Tomorrow I’m speaking at the Technology Salon, about  technology hubs and innovation spaces for development. Here are my initial notes.

First, here’s what I mean when I use the term “innovation space”:

Innovation spaces are physical environments that promote community, learning, and making. They come in different flavors: Hubs, labs, libraries, hackerspaces, makerspaces, telecentres, coworking spaces. Yet all provide opportunities to (1) engage with people, ideas, and technologies, (2) experience participatory culture, and (3) acquire the literacies and skills needed to prosper in the 21st century.

Libraries are special because they are public innovation spaces that serve learning, social, civic, and economic needs. They have:

  • A mandate to provide free and universal access 
  • Information in all its forms — books, the internet, electronic resources, digital technologies (which can range from photocopiers to 3D printers and more)
  • Sustained government funding
  • An advanced body of knowledge (all things information: storage, access, retrieval, management) and practice (librarianship, infomediaries, developing community services, promoting literacy, physical design of space)
  • A known and trusted “brand” — not just as information access points, but also as safe and supportive environments to engage with technology and each other, especially for women and youth

Libraries are evolving rapidly — shifting from the model of a repository and a focus on providing access to information into spaces where people come to make, create, organize, and exchange knowledge and ideas. This evolution has affected all aspects of libraries — their role in community development, partnerships with others, the design and use of space, the types of programs and services offered, public perceptions, and more.

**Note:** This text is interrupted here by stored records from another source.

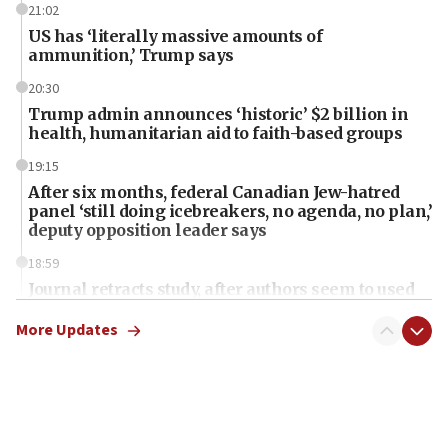
21:02
US has ‘literally massive amounts of
ammunition,’ Trump says
20:30
Trump admin announces ‘historic’ $2 billion in
health, humanitarian aid to faith-based groups
19:15
After six months, federal Canadian Jew-hatred
panel ‘still doing icebreakers, no agenda, no plan,’
deputy opposition leader says
18:59
Journal retracts study, after authors seem to used
AI, which recasts ‘final solution,’ meaning
chemistry compound, as ‘mass killing of an
More Updates
ethnic group’
18:52
Teacher, who said ‘ethnic-studies means free
Palestine,’ won’t talk ‘Israeli-Palestinian conflict’
at UC Berkeley workshop, school spokesman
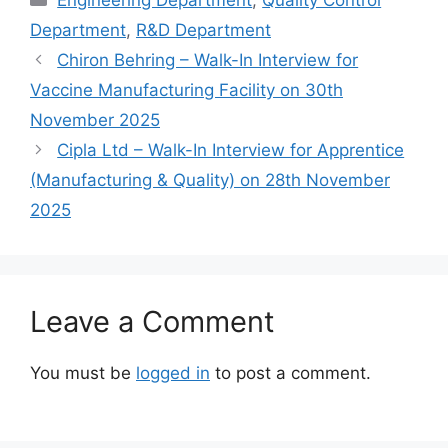
Department
,
R&D Department
Chiron Behring – Walk-In Interview for
Vaccine Manufacturing Facility on 30th
November 2025
Cipla Ltd – Walk-In Interview for Apprentice
(Manufacturing & Quality) on 28th November
2025
Leave a Comment
You must be
logged in
to post a comment.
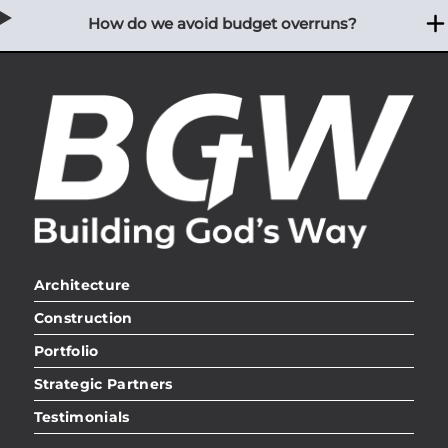
How do we avoid budget overruns?
Architecture
Construction
Portfolio
Strategic Partners
Testimonials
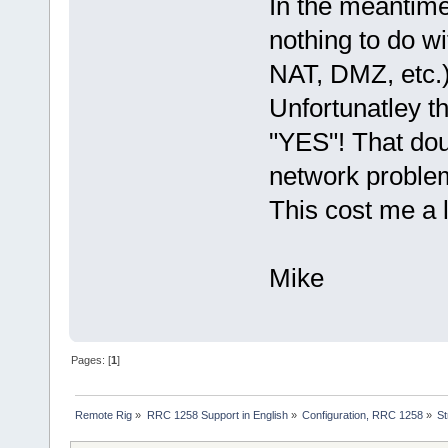
In the meantime
nothing to do w
NAT, DMZ, etc.)
Unfortunatley t
"YES"! That do
network problem
This cost me a 
Mike
Pages: [
1
]
Remote Rig
»
RRC 1258 Support in English
»
Configuration, RRC 1258
»
St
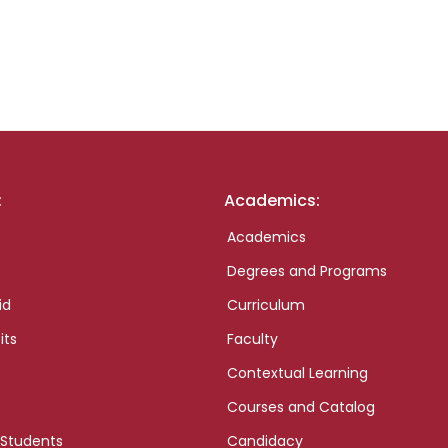
:
Academics:
Academics
Degrees and Programs
id
Curriculum
its
Faculty
Contextual Learning
Courses and Catalog
 Students
Candidacy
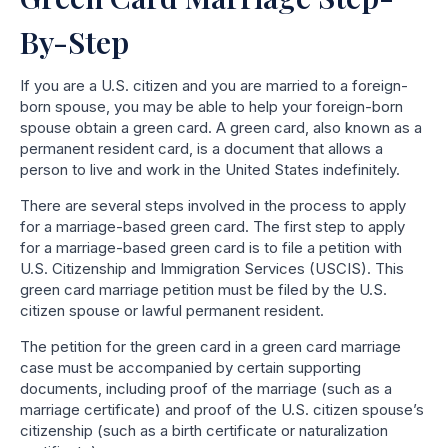
By-Step
If you are a U.S. citizen and you are married to a foreign-
born spouse, you may be able to help your foreign-born
spouse obtain a green card. A green card, also known as a
permanent resident card, is a document that allows a
person to live and work in the United States indefinitely.
There are several steps involved in the process to apply
for a marriage-based green card. The first step to apply
for a marriage-based green card is to file a petition with
U.S. Citizenship and Immigration Services (USCIS). This
green card marriage petition must be filed by the U.S.
citizen spouse or lawful permanent resident.
The petition for the green card in a green card marriage
case must be accompanied by certain supporting
documents, including proof of the marriage (such as a
marriage certificate) and proof of the U.S. citizen spouse’s
citizenship (such as a birth certificate or naturalization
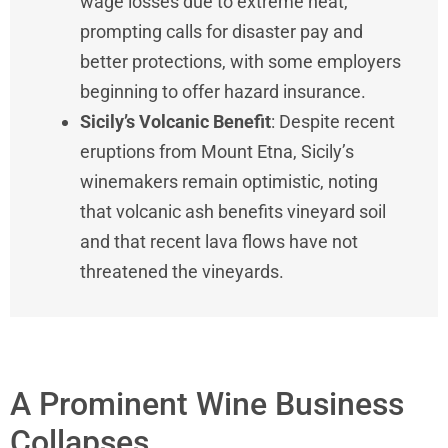
wage losses due to extreme heat,
prompting calls for disaster pay and
better protections, with some employers
beginning to offer hazard insurance.
Sicily’s Volcanic Benefit
: Despite recent
eruptions from Mount Etna, Sicily’s
winemakers remain optimistic, noting
that volcanic ash benefits vineyard soil
and that recent lava flows have not
threatened the vineyards.
A Prominent Wine Business
Collapses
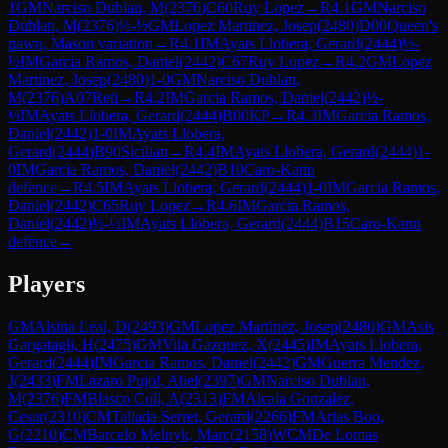
1
GM
Narciso Dublan, M
(
2376
)
C60
Ruy Lopez
→
R
4.1
GM
Narciso
Dublan, M
(
2376
)
½-½
GM
Lopez Martinez, Josep
(
2480
)
D00
Queen's
pawn, Mason variation
→
R
4.1
IM
Ayats Llobera, Gerard
(
2444
)
½-
½
IM
Garcia Ramos, Daniel
(
2442
)
C67
Ruy Lopez
→
R
4.2
GM
Lopez
Martinez, Josep
(
2480
)
1-0
GM
Narciso Dublan,
M
(
2376
)
A07
Reti
→
R
4.2
IM
Garcia Ramos, Daniel
(
2442
)
½-
½
IM
Ayats Llobera, Gerard
(
2444
)
B00
KP
→
R
4.3
IM
Garcia Ramos,
Daniel
(
2442
)
1-0
IM
Ayats Llobera,
Gerard
(
2444
)
B90
Sicilian
→
R
4.4
IM
Ayats Llobera, Gerard
(
2444
)
1-
0
IM
Garcia Ramos, Daniel
(
2442
)
B10
Caro-Kann
defence
→
R
4.5
IM
Ayats Llobera, Gerard
(
2444
)
1-0
IM
Garcia Ramos,
Daniel
(
2442
)
C65
Ruy Lopez
→
R
4.6
IM
Garcia Ramos,
Daniel
(
2442
)
½-½
IM
Ayats Llobera, Gerard
(
2444
)
B15
Caro-Kann
defence
→
Players
GM
Alsina Leal, D
(
2493
)
GM
Lopez Martinez, Josep
(
2480
)
GM
Asis
Gargatagli, H
(
2475
)
GM
Vila Gazquez, X
(
2445
)
IM
Ayats Llobera,
Gerard
(
2444
)
IM
Garcia Ramos, Daniel
(
2442
)
GM
Guerra Mendez,
J
(
2433
)
FM
Lazaro Pujol, Abel
(
2397
)
GM
Narciso Dublan,
M
(
2376
)
FM
Blasco Coll, A
(
2313
)
FM
Alcala Gonzalez,
Cesar
(
2310
)
CM
Tallada Serret, Gerard
(
2266
)
FM
Arias Boo,
G
(
2210
)
CM
Barcelo Melnyk, Marc
(
2158
)
WCM
De Lomas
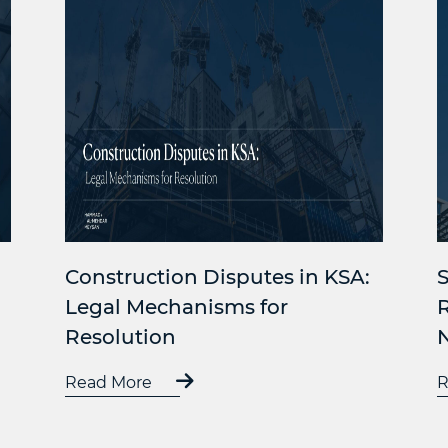
Construction Disputes in KSA:
S
Legal Mechanisms for
Resolution
Read More
R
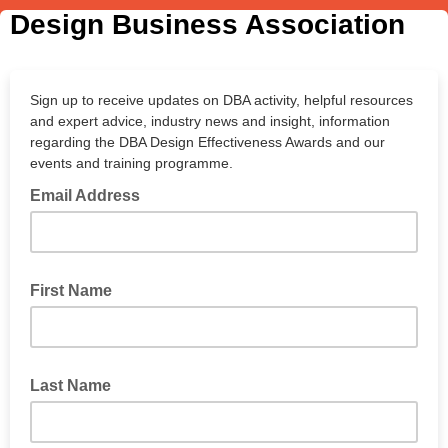
Design Business Association
Sign up to receive updates on DBA activity, helpful resources
and expert advice, industry news and insight, information
regarding the DBA Design Effectiveness Awards and our
events and training programme.
Email Address
First Name
Last Name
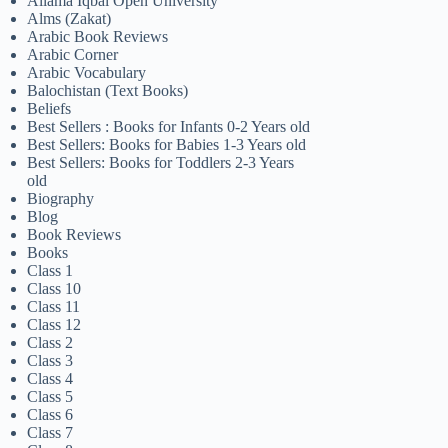
Allama Iqbal Open University
Alms (Zakat)
Arabic Book Reviews
Arabic Corner
Arabic Vocabulary
Balochistan (Text Books)
Beliefs
Best Sellers : Books for Infants 0-2 Years old
Best Sellers: Books for Babies 1-3 Years old
Best Sellers: Books for Toddlers 2-3 Years
old
Biography
Blog
Book Reviews
Books
Class 1
Class 10
Class 11
Class 12
Class 2
Class 3
Class 4
Class 5
Class 6
Class 7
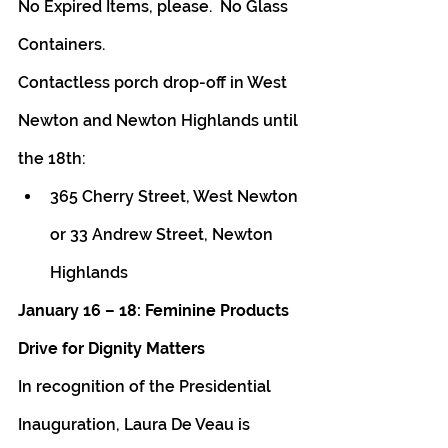
No Expired Items, please.  No Glass 
Containers.
Contactless porch drop-off in West 
Newton and Newton Highlands until 
the 18th:
365 Cherry Street, West Newton 
or 33 Andrew Street, Newton 
Highlands
January 16 – 18: Feminine Products 
Drive for Dignity Matters 
In recognition of the Presidential 
Inauguration, Laura De Veau is 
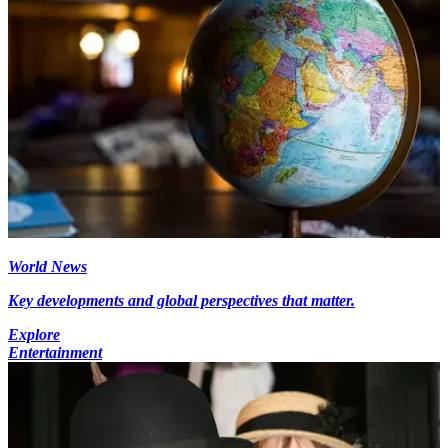
World News
Key developments and global perspectives that matter.
Explore
Entertainment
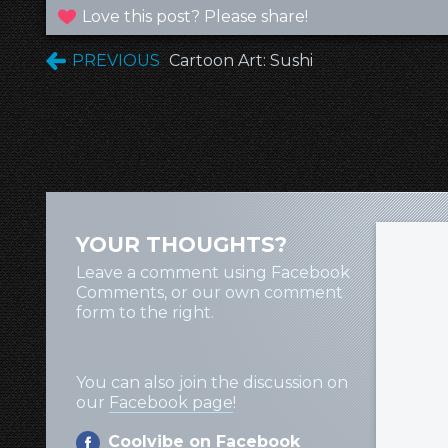
Love this post? Please share!
PREVIOUS
Cartoon Art: Sushi
YOUR THOUGHTS?
Leave a comment using Facebook
Comments, or our own comment
form to the right.
You can also join the discussion on
our
Facebook page
!
Coolvibe on Facebook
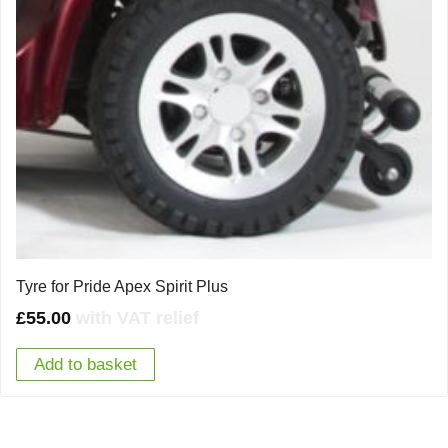
Tyre for Pride Apex Spirit Plus
£
55.00
with VAT relief
Add to basket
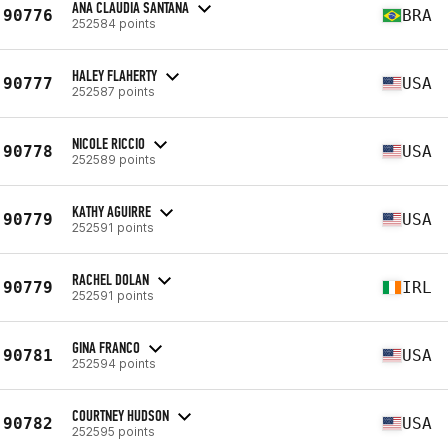
ANA CLAUDIA SANTANA
90776
BRA
252584 points
HALEY FLAHERTY
90777
USA
252587 points
NICOLE RICCIO
90778
USA
252589 points
KATHY AGUIRRE
90779
USA
252591 points
RACHEL DOLAN
90779
IRL
252591 points
GINA FRANCO
90781
USA
252594 points
COURTNEY HUDSON
90782
USA
252595 points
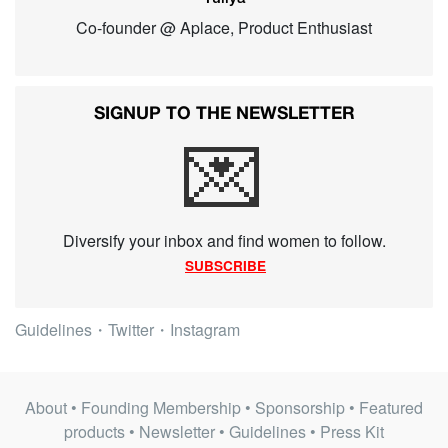
Co-founder @ Aplace, Product Enthusiast
SIGNUP TO THE NEWSLETTER
💌
Diversify your inbox and find women to follow.
SUBSCRIBE
Guidelines
・
Twitter
・
Instagram
About
•
Founding Membership
•
Sponsorship
•
Featured
products
•
Newsletter
•
Guidelines
•
Press Kit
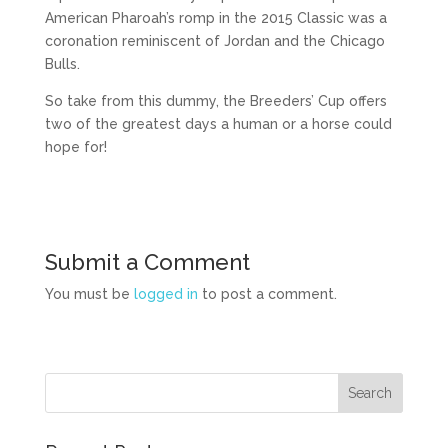
American Pharoah’s romp in the 2015 Classic was a
coronation reminiscent of Jordan and the Chicago
Bulls.
So take from this dummy, the Breeders’ Cup offers
two of the greatest days a human or a horse could
hope for!
Submit a Comment
You must be
logged in
to post a comment.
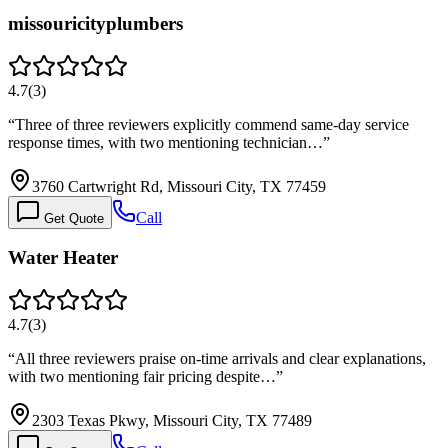
missouricityplumbers
4.7
(
3
)
“
Three of three reviewers explicitly commend same-day service
response times, with two mentioning technician…
”
3760 Cartwright Rd, Missouri City, TX 77459
Call
Get Quote
Water Heater
4.7
(
3
)
“
All three reviewers praise on-time arrivals and clear explanations,
with two mentioning fair pricing despite…
”
2303 Texas Pkwy, Missouri City, TX 77489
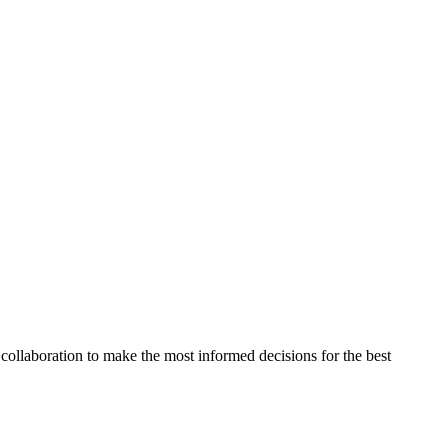
collaboration to make the most informed decisions for the best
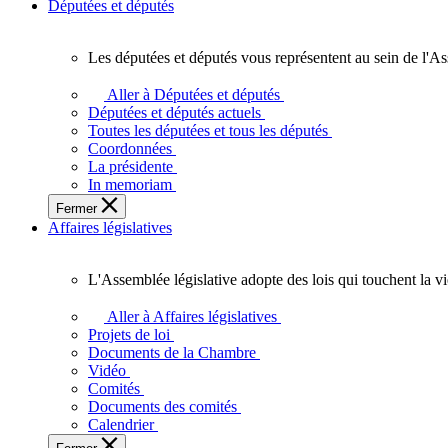
Députées et députés
Les députées et députés vous représentent au sein de l'As
Les
députées
Aller à Députées et députés
et
Députées et députés actuels
députés
Toutes les députées et tous les députés
vous
Coordonnées
représentent
La présidente
au
In memoriam
sein
Fermer
de
Affaires législatives
l'Assemblée
législative
de
L'Assemblée législative adopte des lois qui touchent la v
l'Ontario.
L'Assemblée
législative
Aller à Affaires législatives
adopte
Projets de loi
des
Documents de la Chambre
lois
Vidéo
qui
Comités
touchent
Documents des comités
la
Calendrier
vie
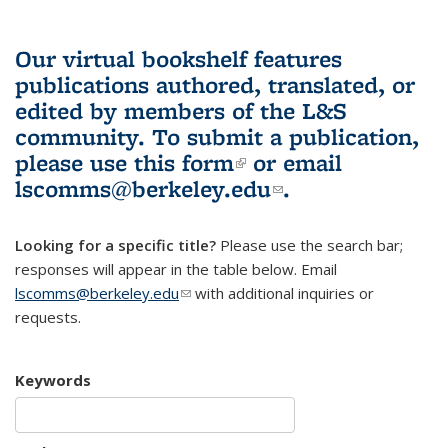
Our virtual bookshelf features
publications authored, translated, or
edited by members of the L&S
community.
To submit a publication,
please use
this form
(link is external)
or email
lscomms@berkeley.edu
(link sends e-
.
mail)
Looking for a specific title?
Please use the search bar;
responses will appear in the table below. Email
lscomms@berkeley.edu
(link sends e-mail)
with additional inquiries or
requests.
Keywords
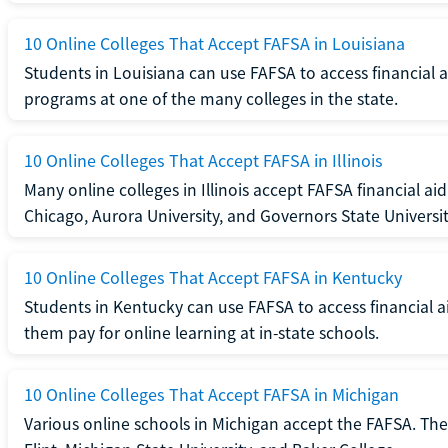
10 Online Colleges That Accept FAFSA in Louisiana
Students in Louisiana can use FAFSA to access financial ai
programs at one of the many colleges in the state.
10 Online Colleges That Accept FAFSA in Illinois
Many online colleges in Illinois accept FAFSA financial aid
Chicago, Aurora University, and Governors State Universit
10 Online Colleges That Accept FAFSA in Kentucky
Students in Kentucky can use FAFSA to access financial ai
them pay for online learning at in-state schools.
10 Online Colleges That Accept FAFSA in Michigan
Various online schools in Michigan accept the FAFSA. The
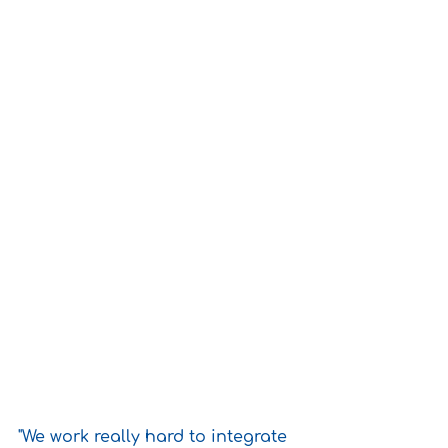
"We work really hard to integrate 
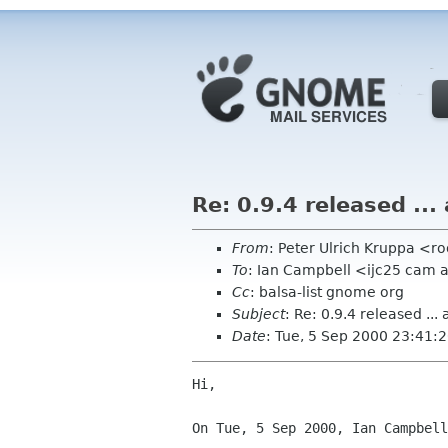
Re: 0.9.4 released ...
From
: Peter Ulrich Kruppa <r
To
: Ian Campbell <ijc25 cam 
Cc
: balsa-list gnome org
Subject
: Re: 0.9.4 released ...
Date
: Tue, 5 Sep 2000 23:41:
Hi,

On Tue, 5 Sep 2000, Ian Campbell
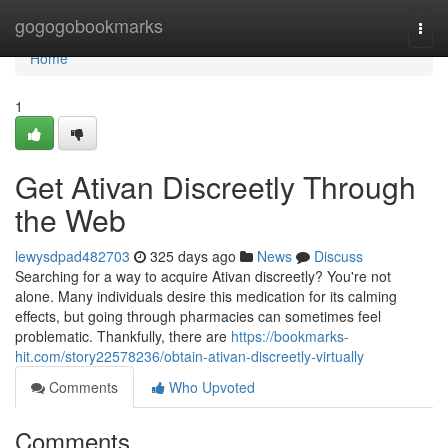
Home
gogogobookmarks
Togg
navi
Home
1
Get Ativan Discreetly Through
the Web
lewysdpad482703
325 days ago
News
Discuss
Searching for a way to acquire Ativan discreetly? You're not
alone. Many individuals desire this medication for its calming
effects, but going through pharmacies can sometimes feel
problematic. Thankfully, there are
https://bookmarks-
hit.com/story22578236/obtain-ativan-discreetly-virtually
Comments
Who Upvoted
Comments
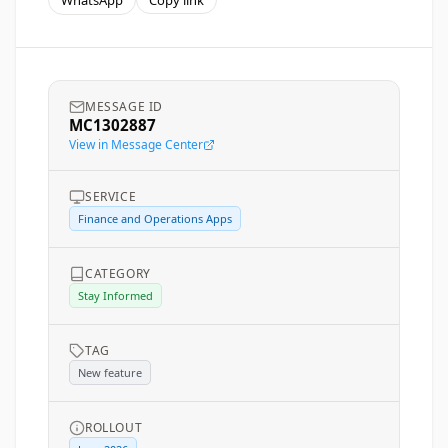
WhatsApp
Copy link
MESSAGE ID
MC1302887
View in Message Center
SERVICE
Finance and Operations Apps
CATEGORY
Stay Informed
TAG
New feature
ROLLOUT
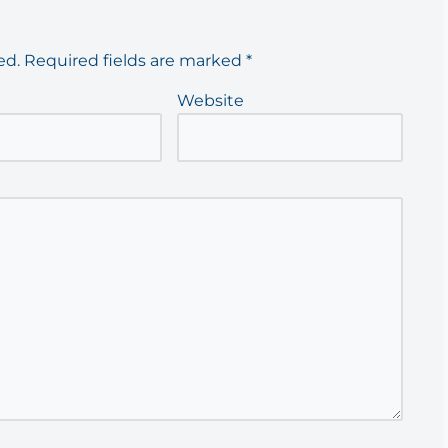
ed.
Required fields are marked
*
Website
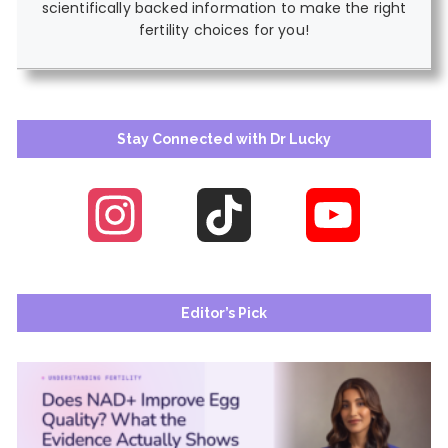
scientifically backed information to make the right
fertility choices for you!
Stay Connected with Dr Lucky
Instagram
TikTok
YouTube
Channel
Editor’s Pick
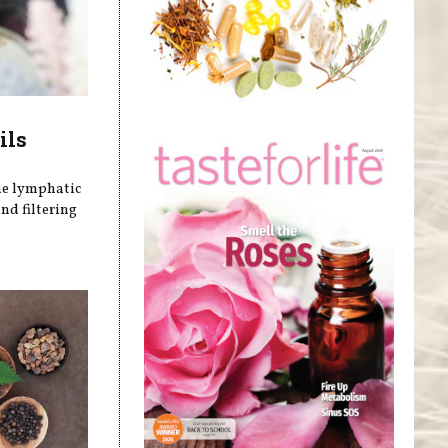
ils
he lymphatic
nd filtering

What happens in innovation spaces that is important to development? Well, it varies depending on the space and the community.

Generally, they provide access to:

  • The internet and other digital technologies (increasingly manufacturing technologies, like 3D printers, laser cutters, and CNC routers)
  • Other people, from trained infomediaries to helpful folks ready to lend a hand — or just chat and share stories
  • Events and workshops

And opportunities to:

  • Experience a welcoming environment (friendship, motivation, sense of community, belonging, and support)
  • Acquire new knowledge, literacies, and skills (tech skills, soft skills via collaborating)
  • Be exposed to different ideas, approaches, attitudes, tactics (organizational, business)
  • Tinker — exploration and a sense of play is important
  • Innovate — develop new approaches to solving problems (sometimes by remixing what already exists)
  • Interact with others: community members, free agents, entrepreneurs, and potential mentors, investors, and partners
  • Develop connections with others (friends, co-organizers, partners/coworkers, investors, business people, etc.)
  • Boost self-efficacy, which is foundational to civic participation, advancing livelihoods, and making healthy choices

These notes don’t touch on how I feel about the questions that frame the discussion:

  • So there is serious money now flowing into tech hubs and innovation spaces around the world. But is this a good thing?
  • Are tech-focused collaborative workspaces and incubation centers really effective in spurring innovation and accelerating development?
  • And is donor money, and the rules it brings, enhancing or constraining the organic development and expansion of centers, hubs, and labs?

Have to think on those some more. Obviously, I’m a fan of innovation spaces. But part of what I love about them — especially hackerspaces, and some coworking spaces — is that they’re totally self-sustaining. And they should stay like that because that’s what keeps them innovative. They are prickly and trickstery and messy and that’s part of what makes them awesome. You have to ask even what the procurement/proposal process would do to a closely networked community of tech activists or spaces, with foreigners coming in and trying to get one or the other on their bid. Ouch.

Wayan Vota organized the collective creation of a list of resources on innovation spaces.

Thanks to Hilda Moraa, whose thinking for iHub Research got incorporated into the opportunities section.